Mas é exatamente isso que ela tem que fazer. Se ela quer sair do
canto do ringue, tem que ir para a ofensiva. Ela tem que mostrar pro
povo para que veio.
O senhor acredita na possibilidade de impeachment?
Eu acho que a direita está assanhada. Mas um impeachment da Dilma
significa acabar coma institucionalidade brasileira. Uma parte grande de
nós vai pra clandestinidade. Eu, por exemplo, saio da luta
institucional. Se eles fizerem o impeachment da Dilma nós vamos
organizar a transformação revolucionária no Brasil. Eles querem romper o
pacto institucional no Brasil? Nós topamos. Vão romper e nós vamos
organizar o povo nas ruas. Aí a burguesia que se lasque. Se eles derem
um golpe na Dilma, nós vamos organizar o povo pra porrada.
Muitos criticam os avanços sociais dos 12 anos de governo do
PT por serem apenas “revoluções passivas”, que não alteram a estrutura
da sociedade e nem a concentração de capital. Essa seria uma
oportunidade para o PT voltar a ser mais de esquerda?

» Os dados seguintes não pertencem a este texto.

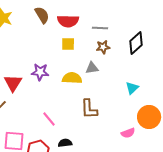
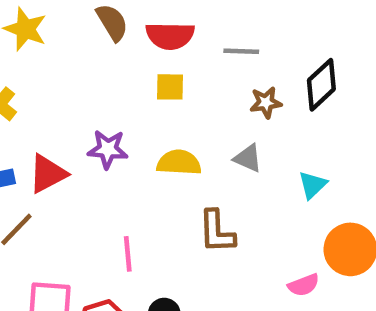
brown star: (103, 47) -> (266, 103), moved
gray triangle: (92, 68) -> (248, 158), moved, turned 32
red triangle: (13, 83) -> (48, 174), turned 30
pink line: (49, 119) -> (128, 254), turned 35

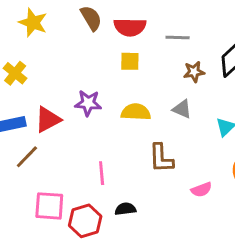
pink semicircle: (304, 285) -> (201, 190), moved

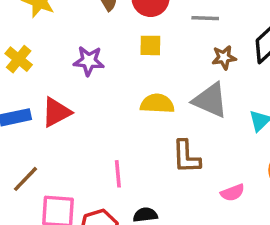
purple star: (88, 103) -> (89, 61), moved
gray triangle: (182, 109) -> (210, 100), size x1.6
brown line: (27, 157) -> (25, 179), moved

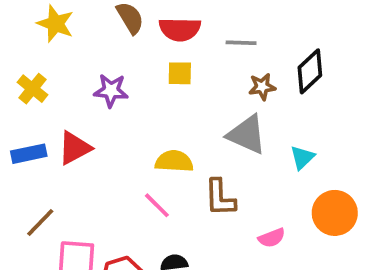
yellow semicircle: (157, 104) -> (174, 161), moved
pink line: (118, 174) -> (157, 205), moved, turned -40

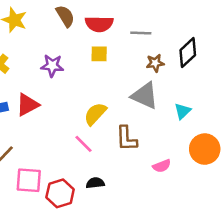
yellow semicircle: (174, 161) -> (95, 114), turned -50

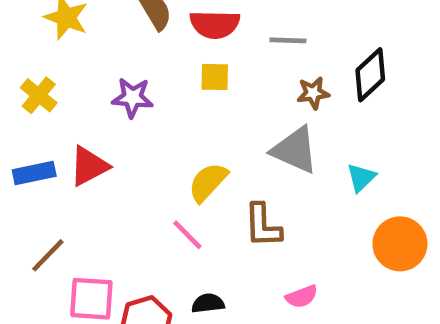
pink semicircle: (162, 166) -> (302, 296), moved

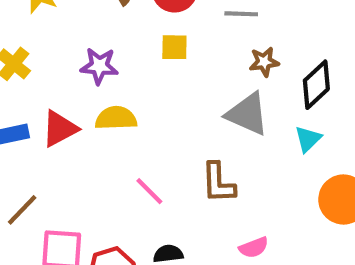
black diamond: (370, 75) -> (316, 85), moved
yellow semicircle: (208, 182) -> (116, 118), moved, turned 45

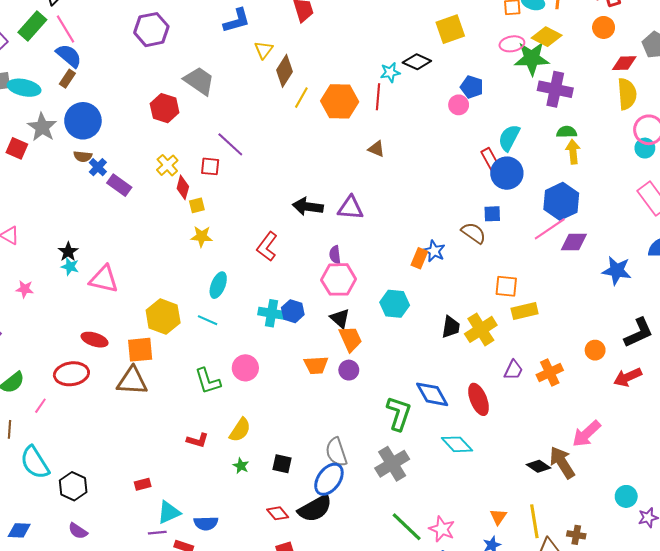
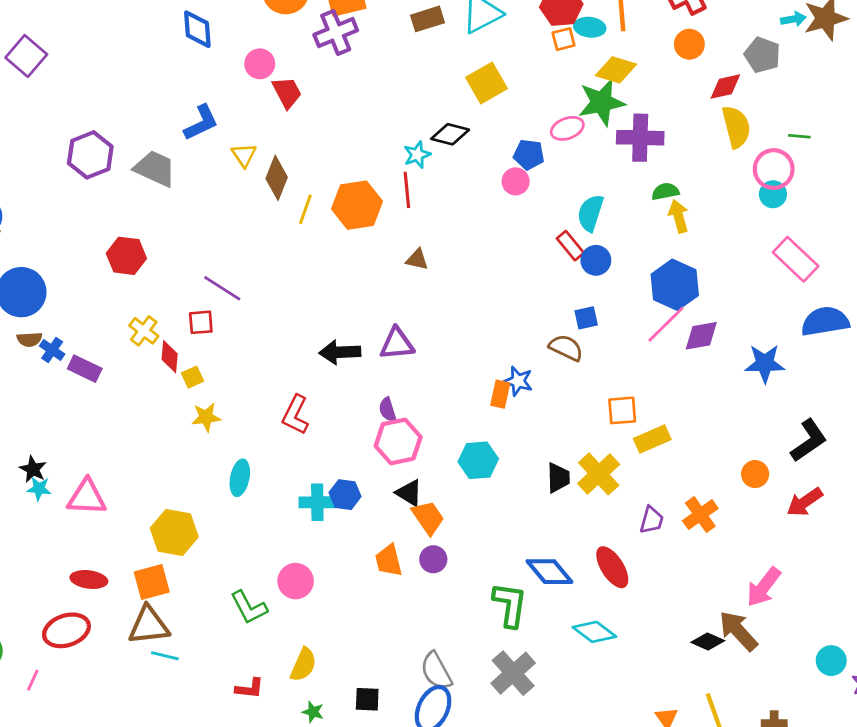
pink ellipse: (512, 44) -> (567, 128), moved
gray trapezoid: (199, 81) -> (155, 169), moved
blue circle: (507, 173) -> (596, 260), size x0.7
cyan line: (208, 320) -> (165, 656), moved
orange trapezoid: (316, 365) -> (389, 560), turned 90

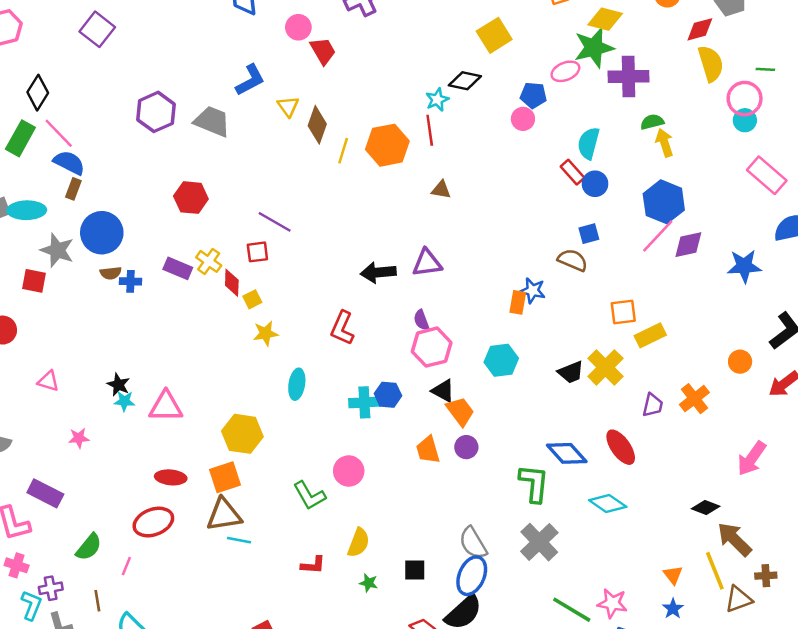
blue cross: (52, 350) -> (130, 281), turned -30
purple rectangle: (85, 369) -> (178, 268), moved
black trapezoid: (558, 478) -> (571, 372), turned 72
brown arrow: (738, 631) -> (734, 539), moved

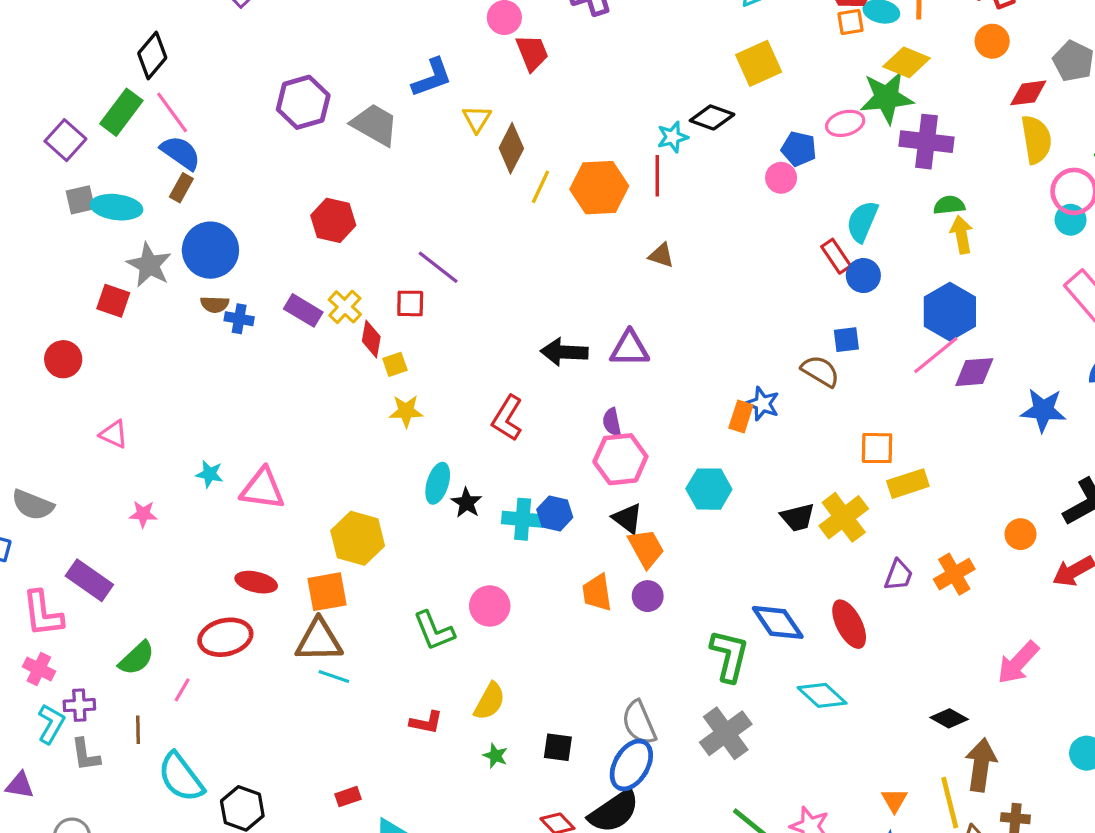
black star: (118, 385) -> (467, 503), moved
brown arrow: (734, 539) -> (981, 765), turned 45

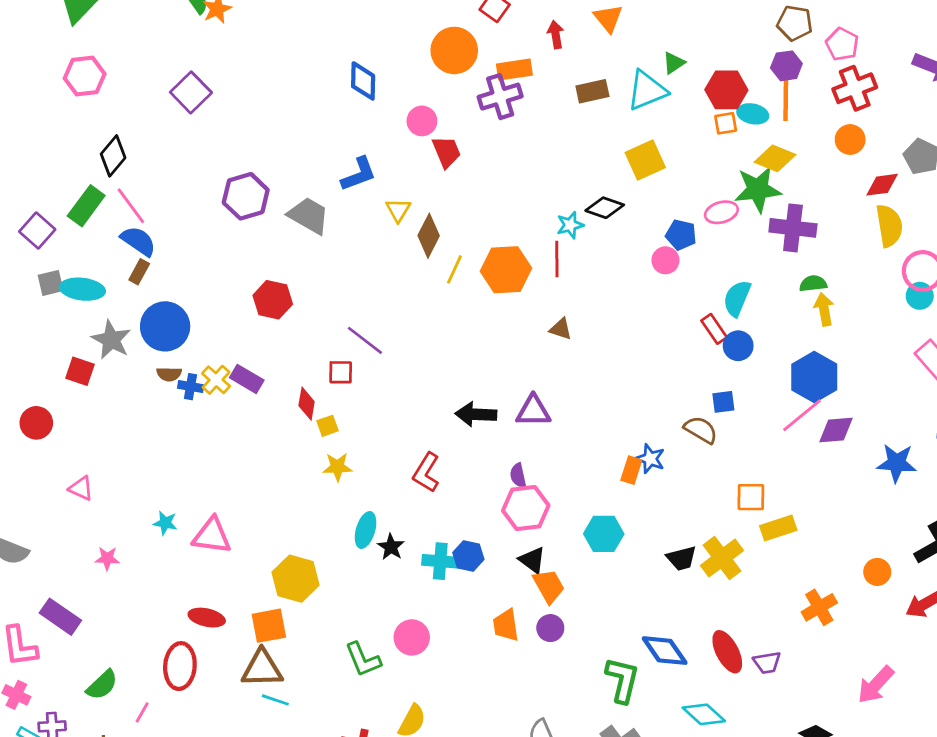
yellow cross: (345, 307) -> (216, 380), moved
purple trapezoid: (899, 575) -> (767, 663), moved, turned 60
red ellipse: (225, 637) -> (180, 666), turned -72

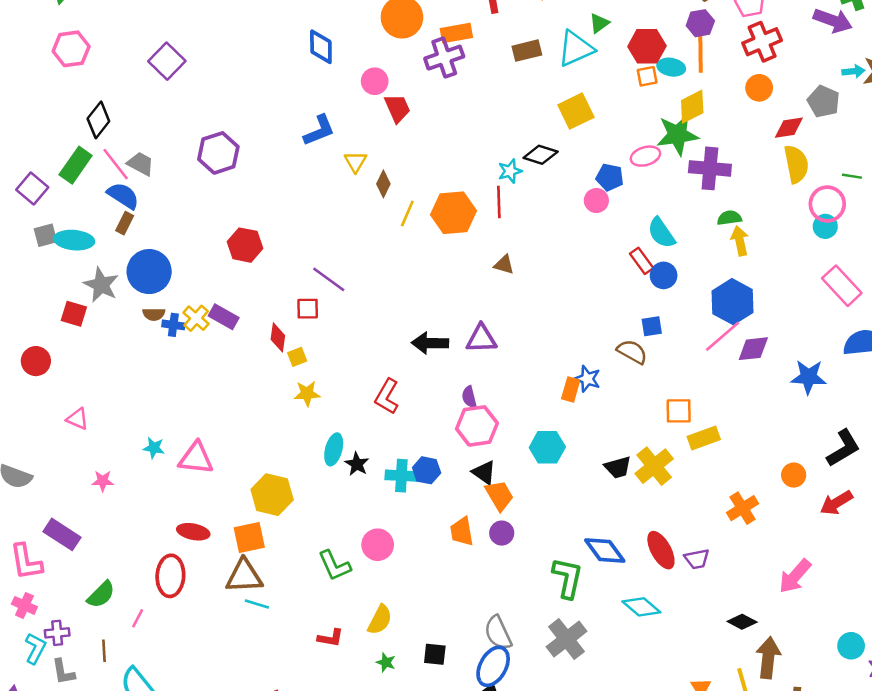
yellow diamond: (775, 158) -> (692, 107), turned -48
gray trapezoid: (309, 216) -> (141, 164), moved, size x0.7
brown diamond: (429, 236) -> (383, 184), size x0.7
cyan semicircle: (737, 298) -> (661, 233), turned -56

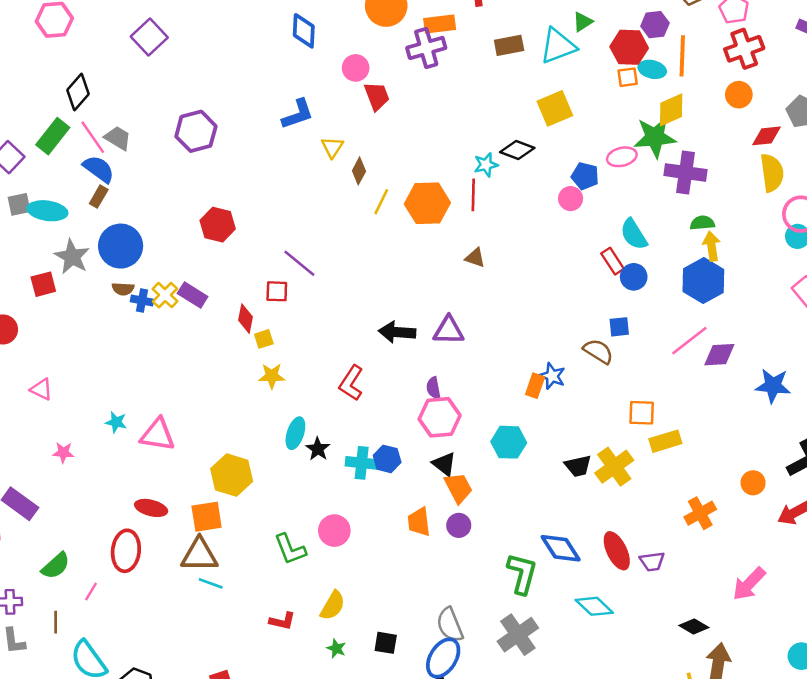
purple hexagon: (700, 23) -> (655, 25), moved
blue hexagon: (733, 302) -> (703, 281), moved
red square: (74, 314) -> (43, 284), turned -35

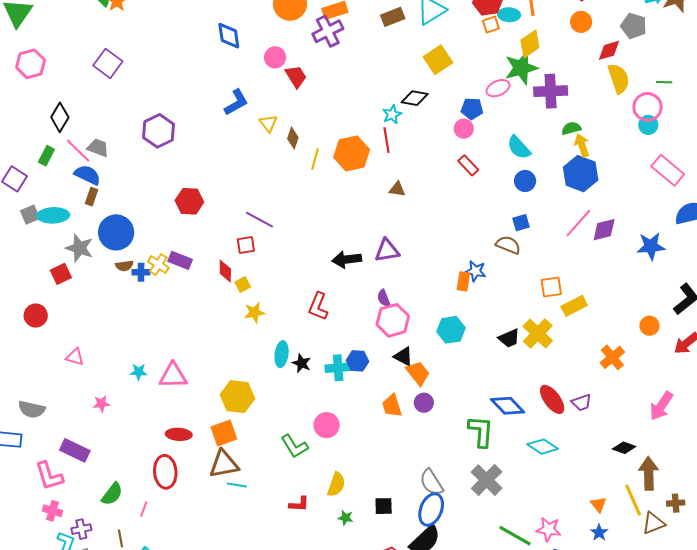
green rectangle: (53, 136) -> (46, 156), size x0.7
red rectangle: (613, 261) -> (468, 165), moved

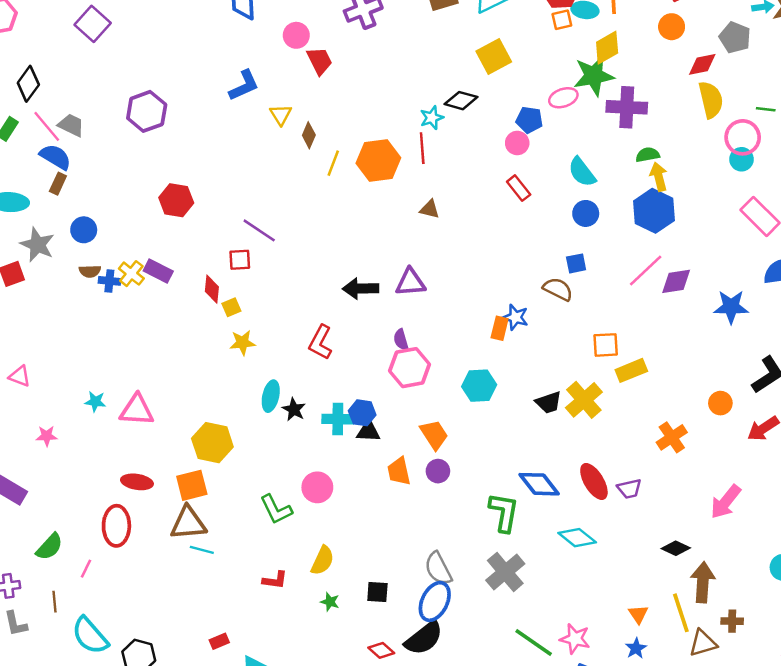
blue circle: (116, 232) -> (84, 230), size x0.6
black triangle: (403, 356) -> (368, 431), moved, turned -30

Eu acho que existem momentos da vida, como dizia o Gramsci, que a
guerra não é de movimento, a guerra é de posição. Você vai construindo
transformações paulatinas. Nós vivemos esse momento no Brasil, na medida
que você tem institucionalidade, eleições razoavelmente livres, embora o
peso do capital seja muito grande nas eleições. Mas nós também
aprendemos a captar recursos privados, há um certo equilíbrio na disputa
eleitoral. Então você tem como disputar a sociedade. Embora a mídia
seja praticamente toda monopolizada pela burguesia, você tem condições
mínimas de disputa institucional. Enquanto existir isso, está ótimo,
vamos pra disputa institucional. Quando isso é rompido, como querem
fazer com o golpe militar, a esquerda vai pra luta de massa, pra luta
fora da institucionalidade. Se eles quiserem fazer isso nós vamos, nós
já fizemos isso no Brasil várias vezes. Nós vamos para a luta não
institucional. Só que agora é diferente, nós já governamos o Brasil, nós
temos o Lula, nós temos um monte de lideranças populares. Algumas já
incorporadas à burguesia, mas muitas não. Então vai ter muita briga no
Brasil se eles quiserem o impeachment.
O senhor falou para a Carta Capital que enfrentou a máfia
mais antiga da cidade ao implementar a tarifa zero. O senhor sofreu
ameaças?
Várias vezes já tentaram me matar. Pouco antes de eu tomar posse,
estava em Itapuaçu jantando com meu filho, minha mulher, e um casal de
amigos, quando dois caras entraram. Meu segurança conhecia um deles, que
tinha sido expulso do Bope. Os caras entraram pra me matar, só
abortaram a missão porque meus seguranças estavam armados do meu lado.
Depois sofri um monte de ameaças de morte. Hoje em dia não recebo mais.
Meu vice é do PT, sou presidente estadual do PT, se eu morrer não faz
nenhuma diferença. Se eu morrer eles só vão jogar água no moinho.
As concessões para as empresas de ônibus em Maricá vão até 2020, só lá o prefeito poderá fazer uma nova licitação.
Aqui o seguinte: Nossa meta é acabar com o serviço privado. Nós
estamos negociando com a empresa Costa Leste, que está falindo, a compra
do terreno deles pra fazer a garagem da nossa empresa.
Ela está falindo por causa dos ônibus gratuitos?
Ela já estava falindo. Ela presta um péssimo serviço, ela não cumpre
os contratos, os ônibus têm buracos no meio, são horrorosos. Só que
agora com nosso ônibus gratuito piorou a situação deles. Estamos
propondo a compra da garagem deles pra alocar nossos ônibus nessa
garagem. Ao invés de construir, compramos. Temos a perspectiva de não
ter mais ônibus privados, não quero seus ônibus que estão velhos, nem
suas linhas. Eu quero que eles desistam.
Hoje 11 ônibus rodam com tarifa zero em Maricá. Até o fim de seu mandato, em 2016, quantos ônibus o senhor espera ter?
40, e atendendo a 100% da população.
Economicamente, para a empresa Amparo, a maior da cidade, vai ser muito ruim, não?
Problemas deles, não é problema meu. Eu não governo pra eles.